▸ **EXTRACTED RECORDS**:
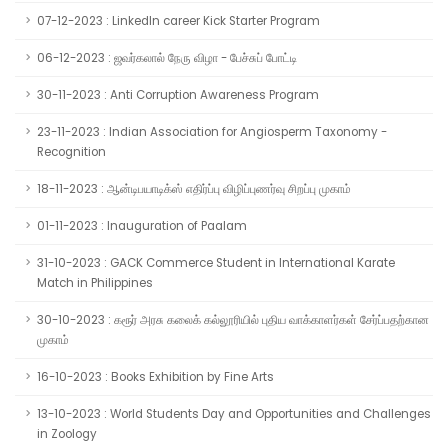
07-12-2023 : LinkedIn career Kick Starter Program
06-12-2023 : ஜவர்கலால் நேரு விழா - பேச்சுப் போட்டி
30-11-2023 : Anti Corruption Awareness Program
23-11-2023 : Indian Association for Angiosperm Taxonomy -
Recognition
18-11-2023 : ஆன்டிபயாடிக்ஸ் எதிர்ப்பு விழிப்புணர்வு சிறப்பு முகாம்
01-11-2023 : Inauguration of Paalam
31-10-2023 : GACK Commerce Student in International Karate
Match in Philippines
30-10-2023 : கரூர் அரசு கலைக் கல்லூரியில் புதிய வாக்காளர்கள் சேர்ப்பதற்கான
முகாம்
16-10-2023 : Books Exhibition by Fine Arts
13-10-2023 : World Students Day and Opportunities and Challenges
in Zoology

▸ **REQUIRED WORK**: Your copy of the entries above must be exact and must not include pictures.

▸ **EXERCISE ANSWER**:
07-12-2023 : LinkedIn career Kick Starter Program
06-12-2023 : ஜவர்கலால் நேரு விழா - பேச்சுப் போட்டி
30-11-2023 : Anti Corruption Awareness Program
23-11-2023 : Indian Association for Angiosperm Taxonomy -
Recognition
18-11-2023 : ஆன்டிபயாடிக்ஸ் எதிர்ப்பு விழிப்புணர்வு சிறப்பு முகாம்
01-11-2023 : Inauguration of Paalam
31-10-2023 : GACK Commerce Student in International Karate
Match in Philippines
30-10-2023 : கரூர் அரசு கலைக் கல்லூரியில் புதிய வாக்காளர்கள் சேர்ப்பதற்கான
முகாம்
16-10-2023 : Books Exhibition by Fine Arts
13-10-2023 : World Students Day and Opportunities and Challenges
in Zoology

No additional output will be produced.